Problem to work on
Look over the entries that follow. Report how many lines contain "Barat", with nothing else.

Saved entries
----
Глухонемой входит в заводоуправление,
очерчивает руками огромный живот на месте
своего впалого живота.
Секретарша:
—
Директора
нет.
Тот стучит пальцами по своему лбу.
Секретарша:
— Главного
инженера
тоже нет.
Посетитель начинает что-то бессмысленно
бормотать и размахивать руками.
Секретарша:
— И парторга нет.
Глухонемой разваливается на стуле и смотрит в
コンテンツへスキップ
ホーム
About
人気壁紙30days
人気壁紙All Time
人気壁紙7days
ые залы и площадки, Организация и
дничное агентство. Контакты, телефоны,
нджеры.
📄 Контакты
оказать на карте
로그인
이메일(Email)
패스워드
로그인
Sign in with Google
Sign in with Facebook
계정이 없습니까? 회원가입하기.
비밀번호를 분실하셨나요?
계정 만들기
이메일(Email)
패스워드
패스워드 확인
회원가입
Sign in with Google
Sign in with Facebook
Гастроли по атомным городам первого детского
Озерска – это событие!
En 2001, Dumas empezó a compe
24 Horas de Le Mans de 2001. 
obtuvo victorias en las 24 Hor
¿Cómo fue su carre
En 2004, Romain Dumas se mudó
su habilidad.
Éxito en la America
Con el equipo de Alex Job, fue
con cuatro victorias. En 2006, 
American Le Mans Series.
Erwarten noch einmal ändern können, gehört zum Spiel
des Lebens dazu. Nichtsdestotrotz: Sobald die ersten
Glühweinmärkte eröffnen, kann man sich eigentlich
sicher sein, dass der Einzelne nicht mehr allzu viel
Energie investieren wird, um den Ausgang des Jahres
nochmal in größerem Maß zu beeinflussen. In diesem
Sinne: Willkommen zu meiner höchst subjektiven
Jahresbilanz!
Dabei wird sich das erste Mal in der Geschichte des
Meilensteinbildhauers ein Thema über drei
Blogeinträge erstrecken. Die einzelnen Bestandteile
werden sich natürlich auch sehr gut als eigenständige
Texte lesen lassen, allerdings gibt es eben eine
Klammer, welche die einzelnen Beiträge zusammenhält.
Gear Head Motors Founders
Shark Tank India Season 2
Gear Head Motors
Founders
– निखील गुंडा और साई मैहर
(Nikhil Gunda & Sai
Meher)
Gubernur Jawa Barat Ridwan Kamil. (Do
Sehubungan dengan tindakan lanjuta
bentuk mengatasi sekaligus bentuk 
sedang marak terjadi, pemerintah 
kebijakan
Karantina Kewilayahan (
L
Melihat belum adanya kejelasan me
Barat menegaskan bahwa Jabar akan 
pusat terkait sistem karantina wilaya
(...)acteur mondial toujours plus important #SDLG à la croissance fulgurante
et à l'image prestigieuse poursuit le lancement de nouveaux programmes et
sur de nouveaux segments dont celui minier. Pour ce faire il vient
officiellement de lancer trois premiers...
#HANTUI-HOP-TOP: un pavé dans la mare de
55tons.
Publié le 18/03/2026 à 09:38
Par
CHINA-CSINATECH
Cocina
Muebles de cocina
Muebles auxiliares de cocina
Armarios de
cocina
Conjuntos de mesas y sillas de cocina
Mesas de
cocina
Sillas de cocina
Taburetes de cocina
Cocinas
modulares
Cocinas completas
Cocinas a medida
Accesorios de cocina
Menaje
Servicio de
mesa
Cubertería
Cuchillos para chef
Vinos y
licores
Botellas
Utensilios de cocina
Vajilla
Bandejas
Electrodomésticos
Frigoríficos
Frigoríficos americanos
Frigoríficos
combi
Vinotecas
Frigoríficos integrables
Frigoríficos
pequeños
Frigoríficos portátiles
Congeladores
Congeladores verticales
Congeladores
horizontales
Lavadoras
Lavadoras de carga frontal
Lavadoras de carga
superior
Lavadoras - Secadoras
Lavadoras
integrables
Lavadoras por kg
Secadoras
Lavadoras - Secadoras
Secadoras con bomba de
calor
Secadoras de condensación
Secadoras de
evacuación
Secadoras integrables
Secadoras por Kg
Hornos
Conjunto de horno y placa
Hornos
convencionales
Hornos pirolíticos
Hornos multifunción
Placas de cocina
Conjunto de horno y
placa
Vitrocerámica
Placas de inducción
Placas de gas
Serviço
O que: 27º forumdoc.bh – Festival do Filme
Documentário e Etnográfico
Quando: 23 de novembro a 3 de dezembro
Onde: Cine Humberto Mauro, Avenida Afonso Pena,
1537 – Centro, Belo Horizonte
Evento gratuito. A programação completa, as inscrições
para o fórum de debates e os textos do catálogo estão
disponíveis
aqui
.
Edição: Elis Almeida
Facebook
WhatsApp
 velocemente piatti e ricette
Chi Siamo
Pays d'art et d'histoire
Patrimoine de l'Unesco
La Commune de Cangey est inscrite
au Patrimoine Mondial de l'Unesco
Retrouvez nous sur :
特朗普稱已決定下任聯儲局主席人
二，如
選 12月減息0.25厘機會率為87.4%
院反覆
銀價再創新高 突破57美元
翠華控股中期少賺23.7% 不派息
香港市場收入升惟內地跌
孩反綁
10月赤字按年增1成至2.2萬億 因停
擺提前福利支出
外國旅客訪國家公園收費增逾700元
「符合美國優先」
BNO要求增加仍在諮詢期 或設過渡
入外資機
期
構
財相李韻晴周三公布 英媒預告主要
----
Solved exercise
2